══ Records

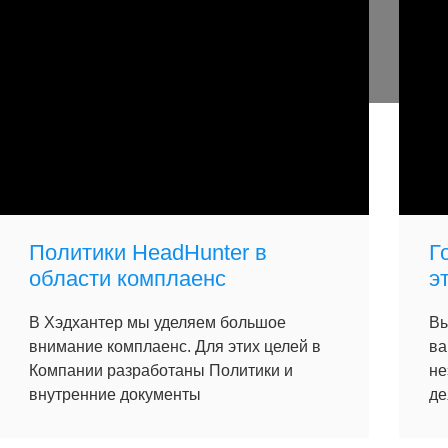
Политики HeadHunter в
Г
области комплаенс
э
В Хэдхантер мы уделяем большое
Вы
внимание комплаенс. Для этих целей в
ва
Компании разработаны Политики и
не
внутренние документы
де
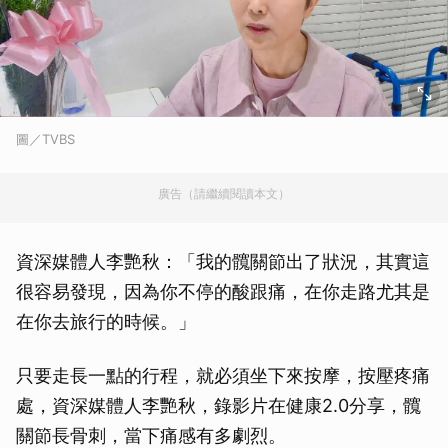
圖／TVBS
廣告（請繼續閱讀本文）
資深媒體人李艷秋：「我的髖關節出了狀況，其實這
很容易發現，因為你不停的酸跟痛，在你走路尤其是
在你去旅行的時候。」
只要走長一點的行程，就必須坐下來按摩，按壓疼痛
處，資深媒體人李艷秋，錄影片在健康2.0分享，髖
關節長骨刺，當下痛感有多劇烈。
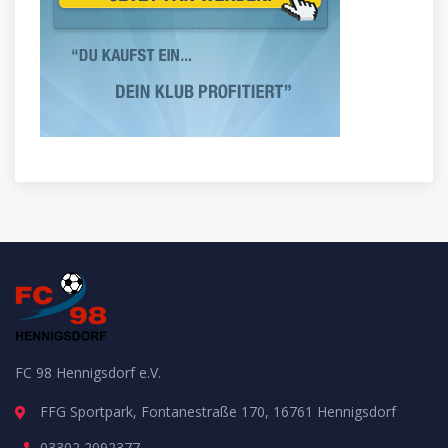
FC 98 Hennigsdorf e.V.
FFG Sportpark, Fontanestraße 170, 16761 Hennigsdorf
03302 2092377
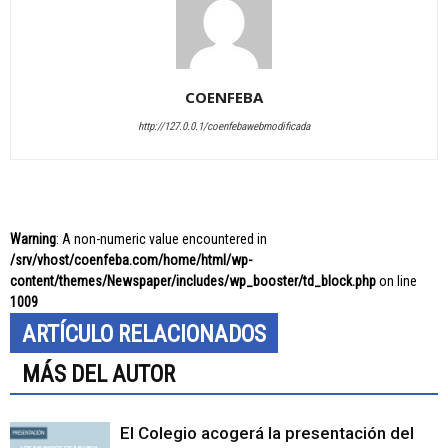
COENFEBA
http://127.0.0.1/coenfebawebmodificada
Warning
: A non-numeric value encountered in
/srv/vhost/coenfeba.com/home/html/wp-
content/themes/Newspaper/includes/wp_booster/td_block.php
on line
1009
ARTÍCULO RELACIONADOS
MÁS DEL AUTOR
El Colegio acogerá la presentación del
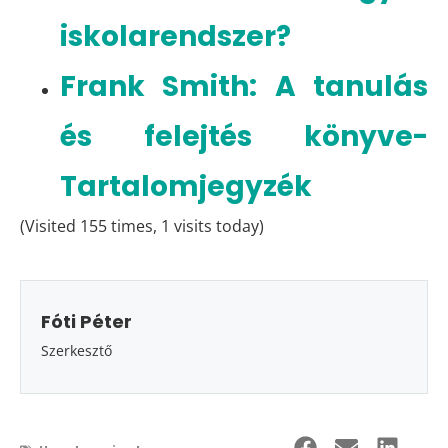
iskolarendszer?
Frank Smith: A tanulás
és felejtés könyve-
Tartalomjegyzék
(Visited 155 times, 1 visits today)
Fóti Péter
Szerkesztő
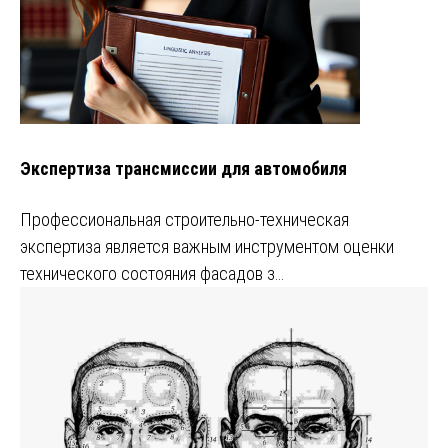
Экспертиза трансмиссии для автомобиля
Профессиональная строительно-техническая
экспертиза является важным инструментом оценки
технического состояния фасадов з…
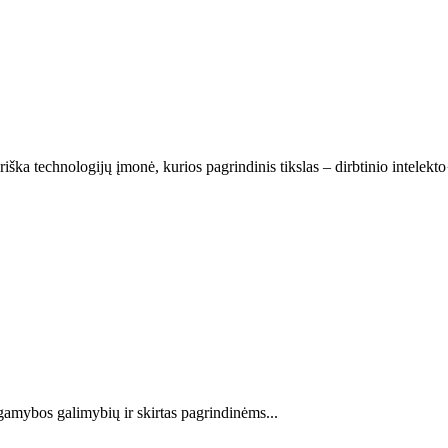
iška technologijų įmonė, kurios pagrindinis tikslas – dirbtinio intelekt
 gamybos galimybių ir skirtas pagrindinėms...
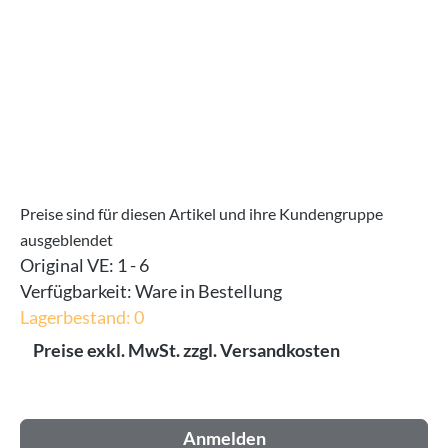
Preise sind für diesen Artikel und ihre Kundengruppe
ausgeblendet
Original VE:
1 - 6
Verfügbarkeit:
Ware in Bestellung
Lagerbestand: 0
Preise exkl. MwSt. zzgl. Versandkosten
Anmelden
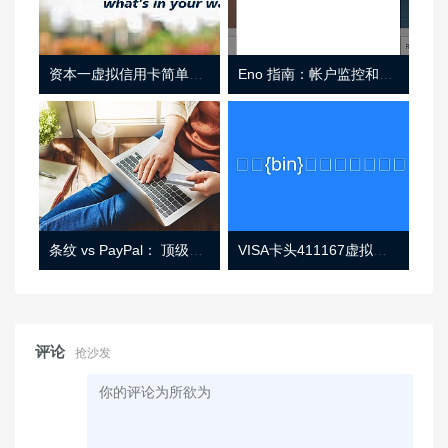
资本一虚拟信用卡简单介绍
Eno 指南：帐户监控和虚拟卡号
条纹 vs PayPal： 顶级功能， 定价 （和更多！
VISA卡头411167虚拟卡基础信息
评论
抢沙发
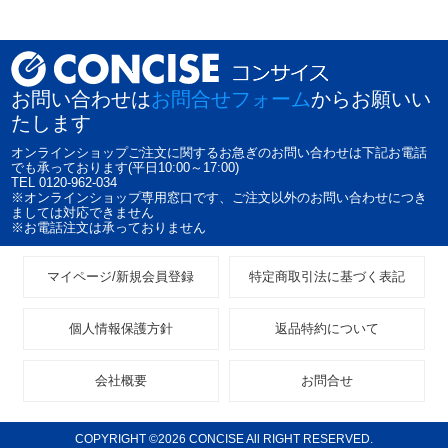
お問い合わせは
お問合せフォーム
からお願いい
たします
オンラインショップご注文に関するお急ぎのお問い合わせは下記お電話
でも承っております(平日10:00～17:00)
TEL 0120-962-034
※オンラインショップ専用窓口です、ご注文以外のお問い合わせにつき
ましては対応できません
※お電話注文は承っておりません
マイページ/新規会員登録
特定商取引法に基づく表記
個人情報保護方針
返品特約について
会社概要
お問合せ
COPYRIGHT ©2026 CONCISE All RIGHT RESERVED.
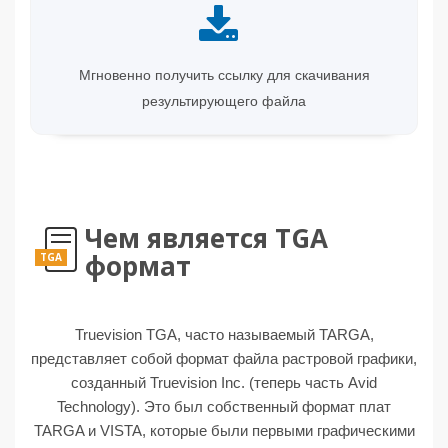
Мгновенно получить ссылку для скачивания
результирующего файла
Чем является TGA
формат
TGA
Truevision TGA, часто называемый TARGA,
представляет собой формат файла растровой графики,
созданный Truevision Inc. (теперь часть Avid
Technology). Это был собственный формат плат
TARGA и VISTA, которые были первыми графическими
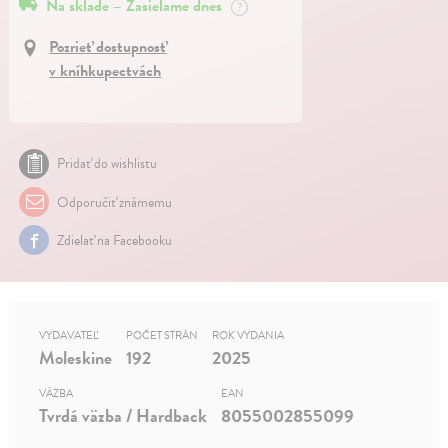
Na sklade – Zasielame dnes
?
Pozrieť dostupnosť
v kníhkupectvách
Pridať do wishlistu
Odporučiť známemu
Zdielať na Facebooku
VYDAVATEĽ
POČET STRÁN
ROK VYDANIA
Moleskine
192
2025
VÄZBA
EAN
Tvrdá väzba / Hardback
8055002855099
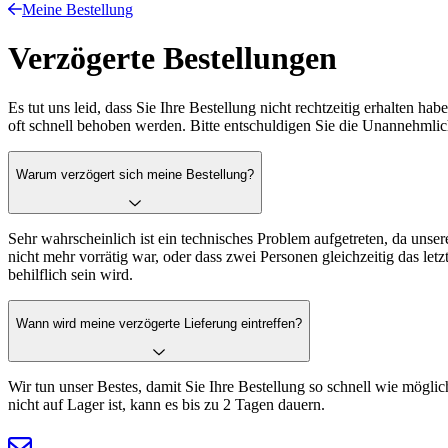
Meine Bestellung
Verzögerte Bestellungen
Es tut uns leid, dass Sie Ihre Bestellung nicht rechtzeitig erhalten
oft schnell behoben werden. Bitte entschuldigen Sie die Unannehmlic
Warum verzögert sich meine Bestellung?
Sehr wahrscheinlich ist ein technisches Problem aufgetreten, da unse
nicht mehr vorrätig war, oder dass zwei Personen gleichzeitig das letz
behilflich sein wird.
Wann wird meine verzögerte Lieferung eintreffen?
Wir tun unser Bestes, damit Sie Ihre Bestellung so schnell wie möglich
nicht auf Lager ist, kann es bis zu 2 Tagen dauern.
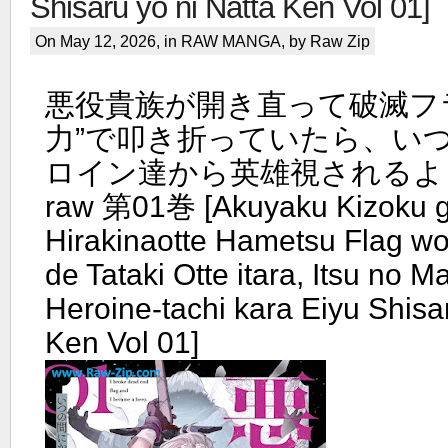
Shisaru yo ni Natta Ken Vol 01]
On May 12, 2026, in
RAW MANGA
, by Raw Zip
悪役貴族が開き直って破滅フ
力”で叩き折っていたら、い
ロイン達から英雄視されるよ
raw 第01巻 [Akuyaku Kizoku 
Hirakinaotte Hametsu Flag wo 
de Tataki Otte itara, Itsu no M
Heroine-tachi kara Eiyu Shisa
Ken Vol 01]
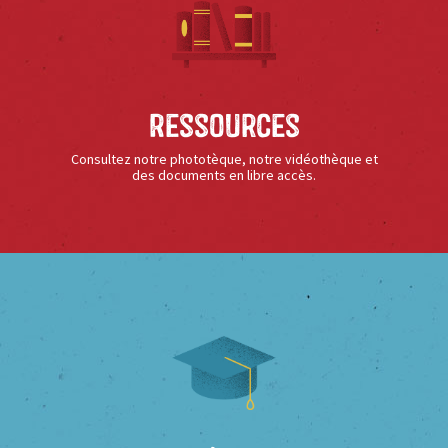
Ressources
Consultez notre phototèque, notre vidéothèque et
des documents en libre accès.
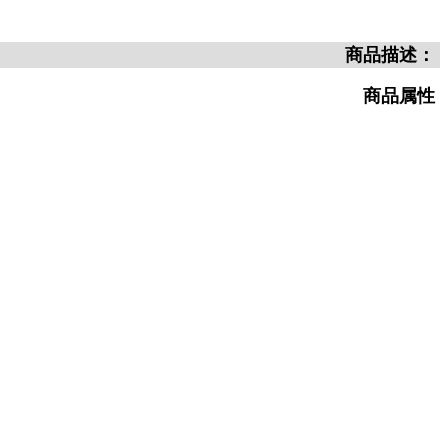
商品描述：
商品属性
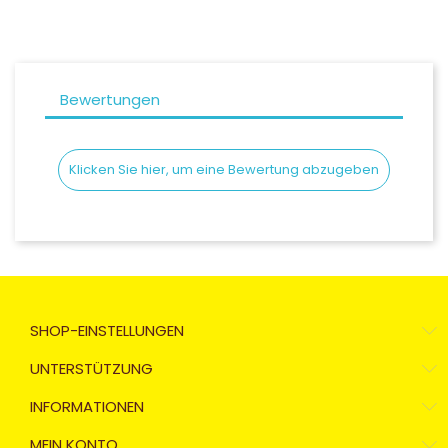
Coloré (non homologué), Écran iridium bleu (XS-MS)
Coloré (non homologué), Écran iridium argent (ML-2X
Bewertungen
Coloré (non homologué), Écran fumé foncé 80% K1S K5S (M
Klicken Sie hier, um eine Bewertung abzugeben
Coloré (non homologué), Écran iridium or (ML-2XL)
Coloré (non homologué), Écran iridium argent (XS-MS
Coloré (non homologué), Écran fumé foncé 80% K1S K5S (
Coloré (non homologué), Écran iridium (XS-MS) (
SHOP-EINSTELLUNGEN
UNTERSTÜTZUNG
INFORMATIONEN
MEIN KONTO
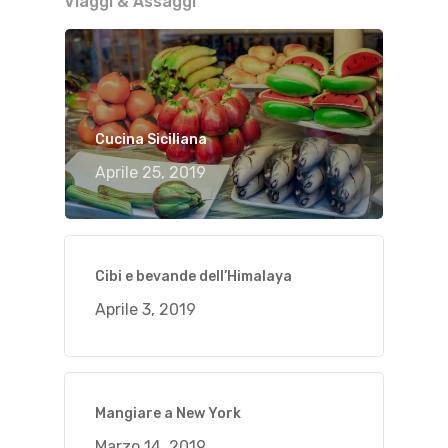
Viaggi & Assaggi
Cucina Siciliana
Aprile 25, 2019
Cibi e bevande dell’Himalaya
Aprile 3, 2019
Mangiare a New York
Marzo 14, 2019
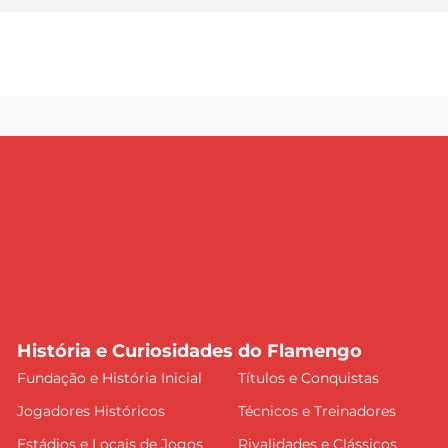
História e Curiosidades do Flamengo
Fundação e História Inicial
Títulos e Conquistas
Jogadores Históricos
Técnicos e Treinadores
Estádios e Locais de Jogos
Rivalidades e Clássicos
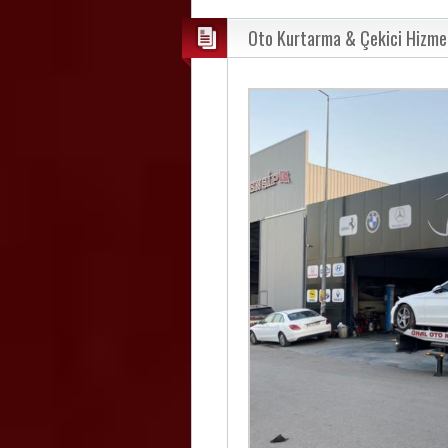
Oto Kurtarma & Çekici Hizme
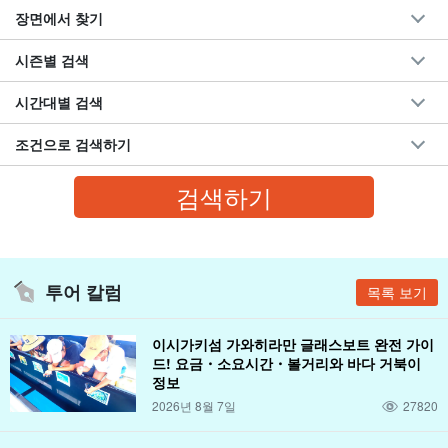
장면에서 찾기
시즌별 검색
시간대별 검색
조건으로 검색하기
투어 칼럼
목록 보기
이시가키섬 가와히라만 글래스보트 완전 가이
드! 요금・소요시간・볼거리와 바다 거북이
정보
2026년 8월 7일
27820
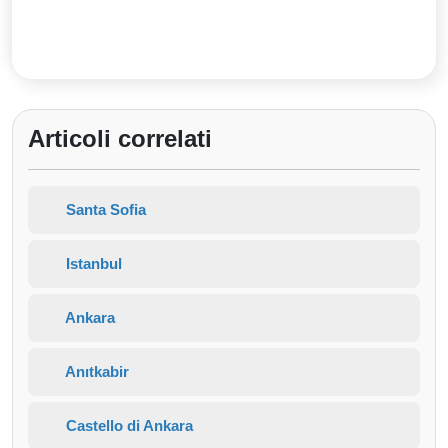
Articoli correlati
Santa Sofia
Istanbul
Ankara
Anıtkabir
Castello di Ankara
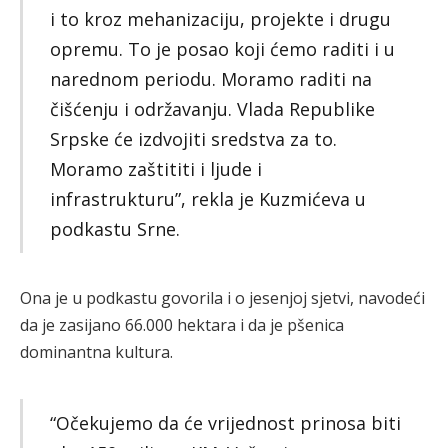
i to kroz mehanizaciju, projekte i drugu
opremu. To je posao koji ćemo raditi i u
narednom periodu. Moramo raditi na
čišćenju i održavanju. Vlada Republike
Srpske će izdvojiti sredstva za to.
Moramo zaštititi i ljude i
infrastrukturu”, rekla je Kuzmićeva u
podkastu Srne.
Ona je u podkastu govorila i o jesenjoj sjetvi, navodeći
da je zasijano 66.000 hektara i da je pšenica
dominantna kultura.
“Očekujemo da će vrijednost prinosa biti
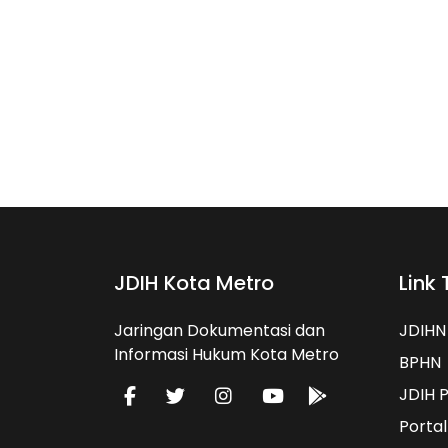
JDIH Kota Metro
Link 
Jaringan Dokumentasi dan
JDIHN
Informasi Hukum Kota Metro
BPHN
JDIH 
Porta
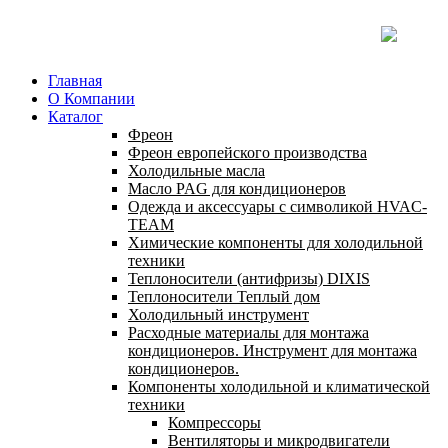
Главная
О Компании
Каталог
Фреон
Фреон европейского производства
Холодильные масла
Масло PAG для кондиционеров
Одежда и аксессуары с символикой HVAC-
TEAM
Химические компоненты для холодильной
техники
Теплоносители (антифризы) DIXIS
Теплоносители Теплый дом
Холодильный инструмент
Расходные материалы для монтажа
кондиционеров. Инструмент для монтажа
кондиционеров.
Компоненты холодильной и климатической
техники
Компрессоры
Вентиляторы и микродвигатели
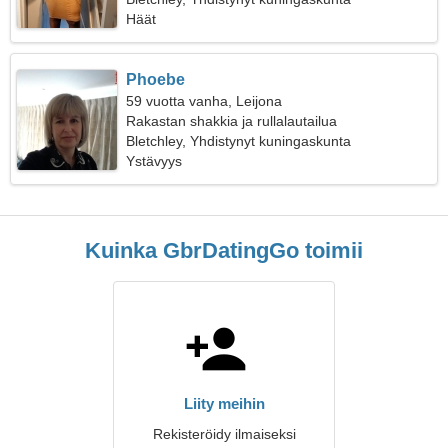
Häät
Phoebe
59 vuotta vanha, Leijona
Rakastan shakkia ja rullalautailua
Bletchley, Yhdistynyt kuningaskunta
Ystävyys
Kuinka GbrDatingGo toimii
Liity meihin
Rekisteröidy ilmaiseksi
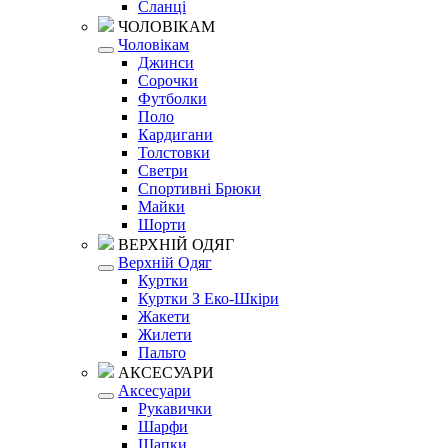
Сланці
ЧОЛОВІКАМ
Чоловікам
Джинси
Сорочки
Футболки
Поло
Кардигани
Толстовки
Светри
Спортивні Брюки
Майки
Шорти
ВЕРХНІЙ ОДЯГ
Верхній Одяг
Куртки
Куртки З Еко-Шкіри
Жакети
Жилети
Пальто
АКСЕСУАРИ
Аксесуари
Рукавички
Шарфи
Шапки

════

__Try it__
Please repeat all of the entries above word for word, but drop any pictures.

__Task output__
Политики HeadHunter в
Г
области комплаенс
э
В Хэдхантер мы уделяем большое
Вы
внимание комплаенс. Для этих целей в
ва
Компании разработаны Политики и
не
внутренние документы
де
圖／TVBS
廣告（請繼續閱讀本文）
資深媒體人李艷秋：「我的髖關節出了狀況，其實這
很容易發現，因為你不停的酸跟痛，在你走路尤其是
在你去旅行的時候。」
只要走長一點的行程，就必須坐下來按摩，按壓疼痛
處，資深媒體人李艷秋，錄影片在健康2.0分享，髖
關節長骨刺，當下痛感有多劇烈。
FC 98 Hennigsdorf e.V.
FFG Sportpark, Fontanestraße 170, 16761 Hennigsdorf
03302 2092377
COENFEBA
http://127.0.0.1/coenfebawebmodificada
Warning
: A non-numeric value encountered in
/srv/vhost/coenfeba.com/home/html/wp-
content/themes/Newspaper/includes/wp_booster/td_block.php
on line
1009
ARTÍCULO RELACIONADOS
MÁS DEL AUTOR
El Colegio acogerá la presentación del
iskolarendszer?
Frank Smith: A tanulás
és felejtés könyve-
Tartalomjegyzék
(Visited 155 times, 1 visits today)
Fóti Péter
Szerkesztő
Экспертиза трансмиссии для автомобиля
Профессиональная строительно-техническая
экспертиза является важным инструментом оценки
технического состояния фасадов з…
iška technologijų įmonė, kurios pagrindinis tikslas – dirbtinio intelekt
 gamybos galimybių ir skirtas pagrindinėms...
Preise sind für diesen Artikel und ihre Kundengruppe
ausgeblendet
Original VE:
1 - 6
Verfügbarkeit:
Ware in Bestellung
Lagerbestand: 0
Preise exkl. MwSt. zzgl. Versandkosten
Anmelden
资本一虚拟信用卡简单介绍
Eno 指南：帐户监控和虚拟卡号
条纹 vs PayPal： 顶级功能， 定价 （和更多！
VISA卡头411167虚拟卡基础信息
评论
抢沙发
お問い合わせは
お問合せフォーム
からお願いい
たします
オンラインショップご注文に関するお急ぎのお問い合わせは下記お電話
でも承っております(平日10:00～17:00)
TEL 0120-962-034
※オンラインショップ専用窓口です、ご注文以外のお問い合わせにつき
ましては対応できません
※お電話注文は承っておりません
マイページ/新規会員登録
特定商取引法に基づく表記
個人情報保護方針
返品特約について
会社概要
お問合せ
COPYRIGHT ©2026 CONCISE All RIGHT RESERVED.
Мгновенно получить ссылку для скачивания
результирующего файла
Чем является TGA
формат
TGA
Truevision TGA, часто называемый TARGA,
представляет собой формат файла растровой графики,
созданный Truevision Inc. (теперь часть Avid
Technology). Это был собственный формат плат
TARGA и VISTA, которые были первыми графическими
Na sklade – Zasielame dnes
?
Pozrieť dostupnosť
v kníhkupectvách
Pridať do wishlistu
Odporučiť známemu
Zdielať na Facebooku
VYDAVATEĽ
POČET STRÁN
ROK VYDANIA
Moleskine
192
2025
VÄZBA
EAN
Tvrdá väzba / Hardback
8055002855099
Meine Bestellung
Verzögerte Bestellungen
Es tut uns leid, dass Sie Ihre Bestellung nicht rechtzeitig erhalten
oft schnell behoben werden. Bitte entschuldigen Sie die Unannehmlic
Warum verzögert sich meine Bestellung?
Sehr wahrscheinlich ist ein technisches Problem aufgetreten, da unse
nicht mehr vorrätig war, oder dass zwei Personen gleichzeitig das letz
behilflich sein wird.
Wann wird meine verzögerte Lieferung eintreffen?
Wir tun unser Bestes, damit Sie Ihre Bestellung so schnell wie möglich
nicht auf Lager ist, kann es bis zu 2 Tagen dauern.
Shisaru yo ni Natta Ken Vol 01]
On May 12, 2026, in
RAW MANGA
, by Raw Zip
悪役貴族が開き直って破滅フ
力”で叩き折っていたら、い
ロイン達から英雄視されるよ
raw 第01巻 [Akuyaku Kizoku 
Hirakinaotte Hametsu Flag wo 
de Tataki Otte itara, Itsu no M
Heroine-tachi kara Eiyu Shisa
Ken Vol 01]
Ressources
Consultez notre phototèque, notre vidéothèque et
des documents en libre accès.
商品描述：
商品属性
Coloré (non homologué), Écran iridium bleu (XS-MS)
Coloré (non homologué), Écran iridium argent (ML-2X
Bewertungen
Coloré (non homologué), Écran fumé foncé 80% K1S K5S (M
Klicken Sie hier, um eine Bewertung abzugeben
Coloré (non homologué), Écran iridium or (ML-2XL)
Coloré (non homologué), Écran iridium argent (XS-MS
Coloré (non homologué), Écran fumé foncé 80% K1S K5S (
Coloré (non homologué), Écran iridium (XS-MS) (
SHOP-EINSTELLUNGEN
UNTERSTÜTZUNG
INFORMATIONEN
MEIN KONTO
Viaggi & Assaggi
Cucina Siciliana
Aprile 25, 2019
Cibi e bevande dell’Himalaya
Aprile 3, 2019
Mangiare a New York
Marzo 14, 2019
História e Curiosidades do Flamengo
Fundação e História Inicial
Títulos e Conquistas
Jogadores Históricos
Técnicos e Treinadores
Estádios e Locais de Jogos
Rivalidades e Clássicos
Oto Kurtarma & Çekici Hizme
장면에서 찾기
시즌별 검색
시간대별 검색
조건으로 검색하기
투어 칼럼
목록 보기
이시가키섬 가와히라만 글래스보트 완전 가이
드! 요금・소요시간・볼거리와 바다 거북이
정보
2026년 8월 7일
27820
Articoli correlati
Santa Sofia
Istanbul
Ankara
Anıtkabir
Castello di Ankara
i to kroz mehanizaciju, projekte i drugu
opremu. To je posao koji ćemo raditi i u
narednom periodu. Moramo raditi na
čišćenju i održavanju. Vlada Republike
Srpske će izdvojiti sredstva za to.
Moramo zaštititi i ljude i
infrastrukturu”, rekla je Kuzmićeva u
podkastu Srne.
Ona je u podkastu govorila i o jesenjoj sjetvi, navodeći
da je zasijano 66.000 hektara i da je pšenica
dominantna kultura.
“Očekujemo da će vrijednost prinosa biti
JDIH Kota Metro
Link 
Jaringan Dokumentasi dan
JDIHN
Informasi Hukum Kota Metro
BPHN
JDIH 
Porta
Главная
О Компании
Каталог
Фреон
Фреон европейского производства
Холодильные масла
Масло PAG для кондиционеров
Одежда и аксессуары с символикой HVAC-
TEAM
Химические компоненты для холодильной
техники
Теплоносители (антифризы) DIXIS
Теплоносители Теплый дом
Холодильный инструмент
Расходные материалы для монтажа
кондиционеров. Инструмент для монтажа
кондиционеров.
Компоненты холодильной и климатической
техники
Компрессоры
Вентиляторы и микродвигатели
Häät
Phoebe
59 vuotta vanha, Leijona
Rakastan shakkia ja rullalautailua
Bletchley, Yhdistynyt kuningaskunta
Ystävyys
Kuinka GbrDatingGo toimii
Liity meihin
Rekisteröidy ilmaiseksi
Сланці
ЧОЛОВІКАМ
Чоловікам
Джинси
Сорочки
Футболки
Поло
Кардигани
Толстовки
Светри
Спортивні Брюки
Майки
Шорти
ВЕРХНІЙ ОДЯГ
Верхній Одяг
Куртки
Куртки З Еко-Шкіри
Жакети
Жилети
Пальто
АКСЕСУАРИ
Аксесуари
Рукавички
Шарфи
Шапки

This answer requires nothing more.